From letterpress to 3D
Wik and the RMPS team recognized an opportunity to showcase the company’s technology – both old and new – during Sam Steele Days, a major community festival hosted annually in Cranbrook. Outside the RMPS front door sits a cast-iron printing press manufactured in the 1890s, and just a metre away the company’s 3D printer sits inside the front window. As the Sam Steele parade passed RMPS’ front door, both presses were running for the inquisitive crowds.
“Everyone was quite impressed to see the juxtaposition of the two technologies running together,” explains Wik. “We’ve kept our old collection of movable type, so we have about 200 drawers of lead and wooden type. Although we were able to manufacture some movable type on the 3D printer we didn’t use it, as we didn’t have time to perfect the plastic fonts.

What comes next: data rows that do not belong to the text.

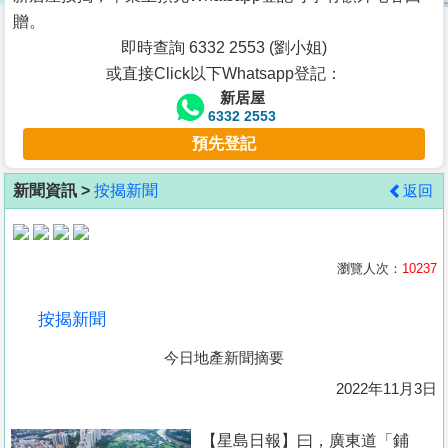
按
贈。
揭
即時查詢 6332 2553 (劉小姐)
或直接Click以下Whatsapp登記：
地
新居屋
產
6332 2553
博
預先登記
客
新聞資訊 >
按揭新聞
返回
地
產
新
瀏覽人次：
10237
聞
按揭新聞
數
今日地產新聞摘要
據
公
2022年11月3日
佈
【星島日報】曰，廣東道「鋪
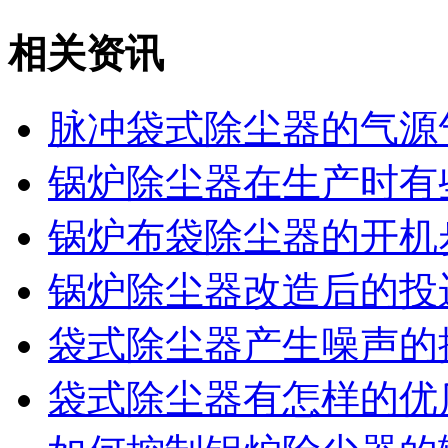
相关资讯
脉冲袋式除尘器的气源
锅炉除尘器在生产时有
锅炉布袋除尘器的开机
锅炉除尘器改造后的投
袋式除尘器产生噪声的
袋式除尘器有怎样的优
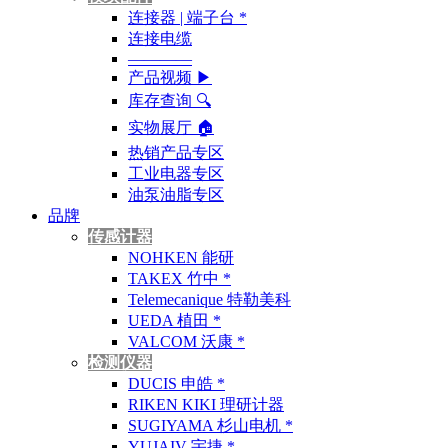
连接器 | 端子台 *
连接电缆
————
产品视频 ▶
库存查询 🔍︎
实物展厅 🏠︎
热销产品专区
工业电器专区
油泵油脂专区
品牌
传感计器
NOHKEN 能研
TAKEX 竹中 *
Telemecanique 特勒美科
UEDA 植田 *
VALCOM 沃康 *
检测仪器
DUCIS 申皓 *
RIKEN KIKI 理研计器
SUGIYAMA 杉山电机 *
YUJAIV 宇捷 *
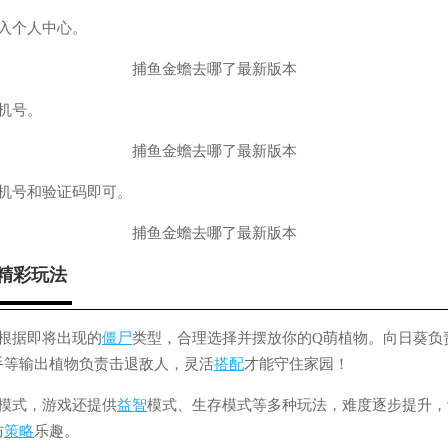
入个人中心。
机号。
手机号和验证码即可。
精彩玩法
，根据即将出现的
僵尸
类型，合理选择并摆放你的Q萌植物。向日葵负
手等输出植物负责击退敌人，灵活
搭配
才能守住家园！
模式，游戏还提供
益智
模式、生存模式等多种玩法，难度逐步提升，
防
策略
乐趣。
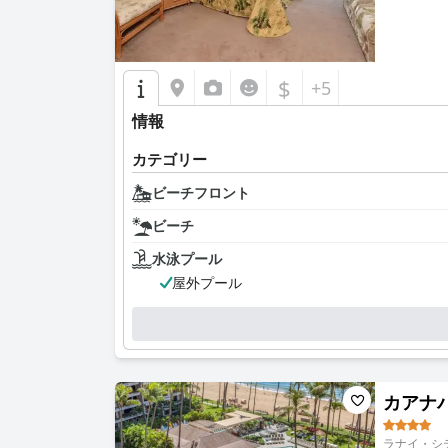
$
+5
情報
カテゴリー
ビーチフロント
ビーチ
水泳プール
屋外プール
カアナパリ
ラナイ・シテ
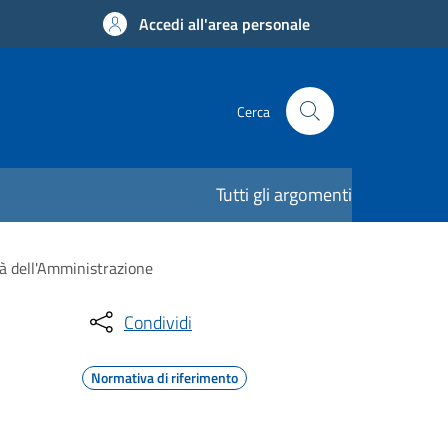
Accedi all'area personale
Cerca
Tutti gli argomenti
tà dell'Amministrazione
Condividi
Normativa di riferimento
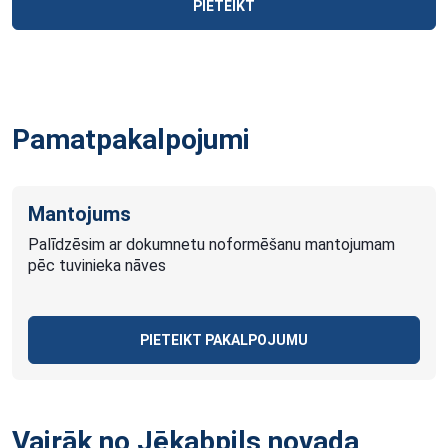
PIETEIKT
Pamatpakalpojumi
Mantojums
Palīdzēsim ar dokumnetu noformēšanu mantojumam
pēc tuvinieka nāves
PIETEIKT PAKALPOJUMU
Vairāk no Jēkabpils novada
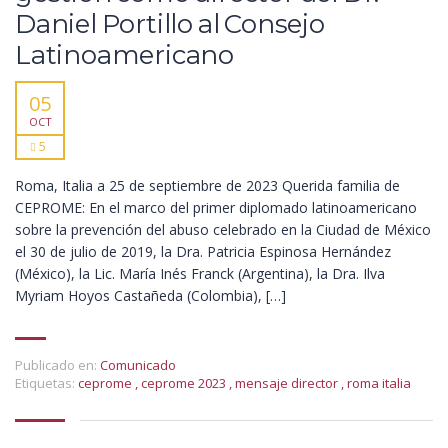
Daniel Portillo al Consejo
Latinoamericano
05
OCT
5
Roma, Italia a 25 de septiembre de 2023 Querida familia de
CEPROME: En el marco del primer diplomado latinoamericano
sobre la prevención del abuso celebrado en la Ciudad de México
el 30 de julio de 2019, la Dra. Patricia Espinosa Hernández
(México), la Lic. María Inés Franck (Argentina), la Dra. Ilva
Myriam Hoyos Castañeda (Colombia), […]
Publicado en:
Comunicado
Etiquetas:
ceprome
,
ceprome 2023
,
mensaje director
,
roma italia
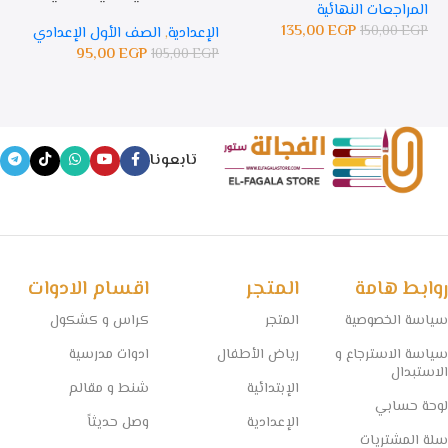
المراجعات النهائية
135,00
EGP
150,00
EGP
الإعدادية
,
الصف الأول الإعدادي
ال
95,00
EGP
105,00
EGP
GP
تابعونا
روابط هامة
المتجر
اقسام الادوات
سياسة الخصوصية
المتجر
كراس و كشكول
سياسة الاسترجاع و
رياض الأطفال
ادوات مدرسية
الاستبدال
الإبتدائية
شنط و مقالم
لوحة حسابي
الإعدادية
وصل حديثاً
سلة المشتريات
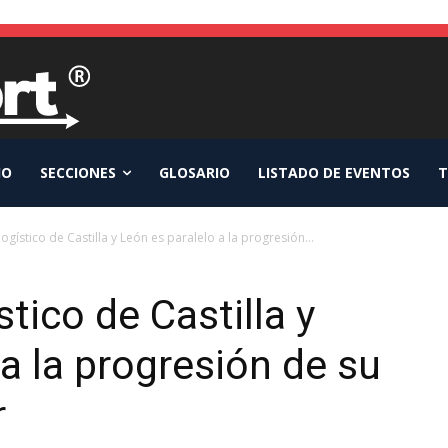
IO
SECCIONES
GLOSARIO
LISTADO DE EVENTOS
T
logístico de Castilla y León es paralelo a la progresión...
stico de Castilla y
a la progresión de su
r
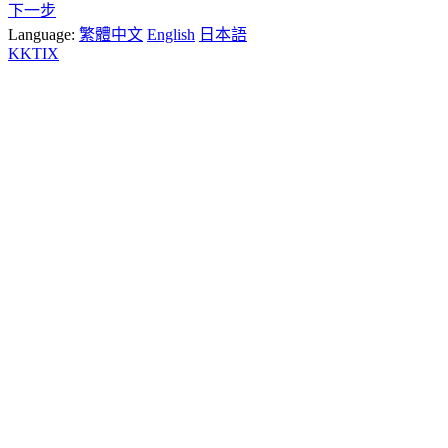
下一步
Language:
繁體中文
English
日本語
KKTIX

But I believe with a bit of experimenting we could actually use the type from the 3D printer to print on the letterpress.
“You could probably use a 3D printer to produce a die for blind embossing on a letterpress if the right 3D print media is used,” envisions Wik. “Most small printers have gotten away from that kind of work because it’s too difficult and expensive to make the die. I believe we will be experimenting with that in the future.”
MakerBot parent company Stratasys already manufactures high-end 3D printers that use ABS polymer (the same plastic used to make Lego bricks) to make very hard objects such as the dies used for bending sheet metal for car parts. As 3D printers gain in function and replicate with a wider variety of media the Parts On Demand market is expected to grow exponentially – further strengthening a business case for 3D service bureaus.
Almost ready for primetime
For the commercial printer that makes a living replicating thousands of copies of a customers’ 2D images in the shortest possible timeframe, the sluggish process of producing one-off 3D models currently makes little economic sense from a manufacturing perspective.
When considering the innovative ways Rocky Mountain Print Solutions has leveraged its relatively small 3D printer investment, however, it’s easy to see why Don Wik and his team are excited about the future.
“The real value in diving into 3D printing is gaining an understanding of the new technology,” says Wik. “Implementing 3D printing is affordable and a good way to see what’s out there for your business: that’s the real payback at the present time.”